───── COLLECTED MATERIAL ─────

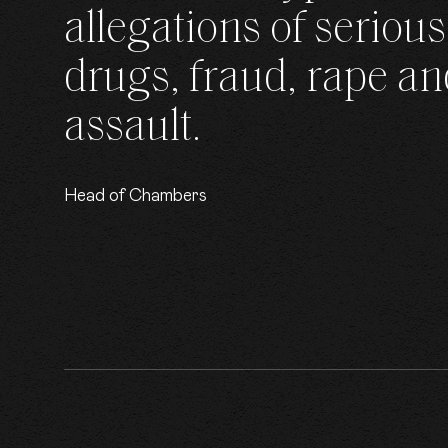
allegations of serious
drugs, fraud, rape an
assault.
Head of Chambers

─────

• _TASK DIRECTIONS_: Produce an exact copy of every line above, with the images left out.

• _WRITTEN ANSWER_:
allegations of serious
drugs, fraud, rape an
assault.
Head of Chambers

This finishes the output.